463

I have an R data frame with 6 columns, and I want to create a new data frame that only has three of the columns.

Assuming my data frame is df, and I want to extract columns A, B, and E, this is the only command I can figure out:

data.frame(df$A,df$B,df$E)

Is there a more compact way of doing this?

1
  • 8
    select(df, c('A','B','C')) Commented Jul 26, 2022 at 9:02

12 Answers 12

534
Answer recommended by R Language Collective

You can subset using a vector of column names. I strongly prefer this approach over those that treat column names as if they are object names (e.g. subset()), especially when programming in functions, packages, or applications.

# data for reproducible example
# (and to avoid confusion from trying to subset `stats::df`)
df <- setNames(data.frame(as.list(1:5)), LETTERS[1:5])
# subset
df[c("A","B","E")]

Note there's no comma (i.e. it's not df[,c("A","B","C")]). That's because df[,"A"] returns a vector, not a data frame.

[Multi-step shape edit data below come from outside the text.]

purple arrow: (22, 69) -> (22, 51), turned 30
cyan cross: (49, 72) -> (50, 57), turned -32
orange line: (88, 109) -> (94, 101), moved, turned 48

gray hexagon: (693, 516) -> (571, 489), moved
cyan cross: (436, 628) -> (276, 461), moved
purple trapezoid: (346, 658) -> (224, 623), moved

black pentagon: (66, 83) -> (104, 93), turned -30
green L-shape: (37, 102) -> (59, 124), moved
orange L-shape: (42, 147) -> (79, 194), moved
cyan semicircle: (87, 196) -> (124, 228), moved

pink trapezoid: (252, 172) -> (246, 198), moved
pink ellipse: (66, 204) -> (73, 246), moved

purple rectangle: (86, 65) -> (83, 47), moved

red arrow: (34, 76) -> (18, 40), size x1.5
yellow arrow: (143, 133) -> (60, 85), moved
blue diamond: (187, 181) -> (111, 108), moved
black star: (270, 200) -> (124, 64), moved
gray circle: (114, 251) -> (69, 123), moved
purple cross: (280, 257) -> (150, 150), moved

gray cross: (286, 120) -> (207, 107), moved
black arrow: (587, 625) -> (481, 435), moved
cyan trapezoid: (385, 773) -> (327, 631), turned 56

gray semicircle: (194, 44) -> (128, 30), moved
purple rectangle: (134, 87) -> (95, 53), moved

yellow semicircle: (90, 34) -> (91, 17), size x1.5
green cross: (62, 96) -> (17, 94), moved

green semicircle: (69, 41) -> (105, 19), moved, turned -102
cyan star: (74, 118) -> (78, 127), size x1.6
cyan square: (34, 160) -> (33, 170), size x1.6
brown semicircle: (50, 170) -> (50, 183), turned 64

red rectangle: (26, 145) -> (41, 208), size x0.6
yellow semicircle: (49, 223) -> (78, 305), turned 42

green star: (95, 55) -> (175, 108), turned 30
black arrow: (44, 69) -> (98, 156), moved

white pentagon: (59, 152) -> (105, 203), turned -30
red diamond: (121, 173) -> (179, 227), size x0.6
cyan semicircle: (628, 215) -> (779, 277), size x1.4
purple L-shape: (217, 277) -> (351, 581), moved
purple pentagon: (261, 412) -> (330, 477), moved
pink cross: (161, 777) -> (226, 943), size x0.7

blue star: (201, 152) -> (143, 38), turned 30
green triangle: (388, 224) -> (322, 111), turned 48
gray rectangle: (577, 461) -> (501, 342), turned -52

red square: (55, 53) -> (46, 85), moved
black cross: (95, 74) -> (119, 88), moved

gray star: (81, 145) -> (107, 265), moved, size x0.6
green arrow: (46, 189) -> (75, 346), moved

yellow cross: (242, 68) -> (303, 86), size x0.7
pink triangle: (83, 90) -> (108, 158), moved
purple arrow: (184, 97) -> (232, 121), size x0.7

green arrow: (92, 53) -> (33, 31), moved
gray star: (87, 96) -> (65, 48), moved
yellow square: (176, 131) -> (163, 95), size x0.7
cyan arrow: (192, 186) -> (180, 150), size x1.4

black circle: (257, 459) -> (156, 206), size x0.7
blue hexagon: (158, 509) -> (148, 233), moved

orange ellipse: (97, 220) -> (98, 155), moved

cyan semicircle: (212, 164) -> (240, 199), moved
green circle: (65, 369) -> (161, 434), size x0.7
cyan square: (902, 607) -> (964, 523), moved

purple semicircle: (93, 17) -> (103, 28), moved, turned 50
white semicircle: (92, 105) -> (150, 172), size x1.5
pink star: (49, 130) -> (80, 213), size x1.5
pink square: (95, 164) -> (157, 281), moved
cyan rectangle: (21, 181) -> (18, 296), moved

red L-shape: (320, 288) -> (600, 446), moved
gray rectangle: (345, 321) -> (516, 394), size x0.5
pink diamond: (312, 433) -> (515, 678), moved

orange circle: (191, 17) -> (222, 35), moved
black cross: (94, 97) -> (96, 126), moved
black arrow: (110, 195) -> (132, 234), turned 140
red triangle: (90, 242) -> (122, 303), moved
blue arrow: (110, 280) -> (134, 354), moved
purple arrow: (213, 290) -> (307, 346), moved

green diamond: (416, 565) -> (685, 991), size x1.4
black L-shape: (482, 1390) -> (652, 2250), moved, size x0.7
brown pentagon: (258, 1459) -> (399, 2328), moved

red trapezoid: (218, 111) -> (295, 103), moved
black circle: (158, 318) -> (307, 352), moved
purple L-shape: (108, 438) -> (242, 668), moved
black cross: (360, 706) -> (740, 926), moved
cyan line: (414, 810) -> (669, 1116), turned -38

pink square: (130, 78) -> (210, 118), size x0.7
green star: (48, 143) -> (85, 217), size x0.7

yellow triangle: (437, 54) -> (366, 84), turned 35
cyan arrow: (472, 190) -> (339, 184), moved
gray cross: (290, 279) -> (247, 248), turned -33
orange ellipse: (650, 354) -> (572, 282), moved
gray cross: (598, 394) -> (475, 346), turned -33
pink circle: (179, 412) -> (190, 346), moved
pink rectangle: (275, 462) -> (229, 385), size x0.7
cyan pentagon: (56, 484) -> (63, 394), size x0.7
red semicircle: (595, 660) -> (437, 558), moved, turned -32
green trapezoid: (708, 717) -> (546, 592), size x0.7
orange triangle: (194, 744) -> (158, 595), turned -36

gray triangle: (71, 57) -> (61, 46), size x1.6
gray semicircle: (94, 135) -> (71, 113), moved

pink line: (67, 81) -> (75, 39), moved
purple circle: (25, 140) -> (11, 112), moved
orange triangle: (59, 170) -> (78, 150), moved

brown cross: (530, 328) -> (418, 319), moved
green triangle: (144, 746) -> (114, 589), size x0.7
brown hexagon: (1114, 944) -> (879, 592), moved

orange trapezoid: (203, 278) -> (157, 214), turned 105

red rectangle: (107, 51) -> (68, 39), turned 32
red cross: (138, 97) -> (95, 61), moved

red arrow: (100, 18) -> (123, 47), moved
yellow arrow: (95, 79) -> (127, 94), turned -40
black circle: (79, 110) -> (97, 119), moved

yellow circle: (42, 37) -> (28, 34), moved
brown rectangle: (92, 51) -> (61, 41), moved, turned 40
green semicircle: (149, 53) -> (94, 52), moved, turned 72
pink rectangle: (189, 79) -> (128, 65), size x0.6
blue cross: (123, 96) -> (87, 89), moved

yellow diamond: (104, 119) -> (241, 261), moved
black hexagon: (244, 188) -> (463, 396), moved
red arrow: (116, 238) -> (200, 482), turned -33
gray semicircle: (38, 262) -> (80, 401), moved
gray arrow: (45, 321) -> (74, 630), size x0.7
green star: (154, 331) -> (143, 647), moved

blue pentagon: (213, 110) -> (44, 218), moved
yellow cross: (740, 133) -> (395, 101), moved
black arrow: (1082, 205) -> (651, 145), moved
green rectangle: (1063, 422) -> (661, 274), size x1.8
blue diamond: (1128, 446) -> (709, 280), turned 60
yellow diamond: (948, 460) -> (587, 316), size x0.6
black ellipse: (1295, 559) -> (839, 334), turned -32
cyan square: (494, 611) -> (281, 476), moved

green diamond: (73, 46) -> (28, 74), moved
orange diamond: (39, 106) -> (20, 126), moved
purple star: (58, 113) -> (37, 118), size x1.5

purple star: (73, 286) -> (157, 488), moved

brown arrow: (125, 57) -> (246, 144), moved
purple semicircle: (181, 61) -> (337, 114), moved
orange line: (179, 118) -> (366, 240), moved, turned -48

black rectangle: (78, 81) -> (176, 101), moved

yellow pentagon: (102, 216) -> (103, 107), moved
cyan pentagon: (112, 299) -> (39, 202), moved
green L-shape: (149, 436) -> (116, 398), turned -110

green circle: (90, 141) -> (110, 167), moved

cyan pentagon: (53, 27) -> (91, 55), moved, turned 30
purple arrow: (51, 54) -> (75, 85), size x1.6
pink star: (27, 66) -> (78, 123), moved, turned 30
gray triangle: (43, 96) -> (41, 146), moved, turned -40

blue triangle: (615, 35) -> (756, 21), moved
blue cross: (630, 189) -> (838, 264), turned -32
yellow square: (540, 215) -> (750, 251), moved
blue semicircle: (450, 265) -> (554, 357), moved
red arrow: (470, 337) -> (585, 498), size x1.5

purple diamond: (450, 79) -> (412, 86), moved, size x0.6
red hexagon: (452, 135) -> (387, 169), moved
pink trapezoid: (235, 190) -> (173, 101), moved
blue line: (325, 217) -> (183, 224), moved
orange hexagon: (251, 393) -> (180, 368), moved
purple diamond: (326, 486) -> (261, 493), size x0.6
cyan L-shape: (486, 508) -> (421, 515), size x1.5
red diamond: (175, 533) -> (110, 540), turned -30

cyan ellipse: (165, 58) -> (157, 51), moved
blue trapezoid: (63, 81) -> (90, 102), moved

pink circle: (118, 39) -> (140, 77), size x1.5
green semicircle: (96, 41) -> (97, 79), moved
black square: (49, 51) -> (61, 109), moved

But df["A"] will always return a data frame.

str(df["A"])
## 'data.frame':    1 obs. of  1 variable:
## $ A: int 1
str(df[,"A"])  # vector
##  int 1

Thanks to David Dorchies for pointing out that df[,"A"] returns a vector instead of a data.frame, and to Antoine Fabri for suggesting a better alternative (above) to my original solution (below).

# subset (original solution--not recommended)
df[,c("A","B","E")]  # returns a data.frame
df[,"A"]             # returns a vector
Sign up to request clarification or add additional context in comments.

14 Comments

That gives the error object of type 'closure' is not subsettable.
@ArenCambre: then your data.frame isn't really named df. df is also a function in the stats package.
@Cina: Because -"A" is a syntax error. And ?Extract says, "i, j, ... can also be negative integers, indicating elements/slices to leave out of the selection."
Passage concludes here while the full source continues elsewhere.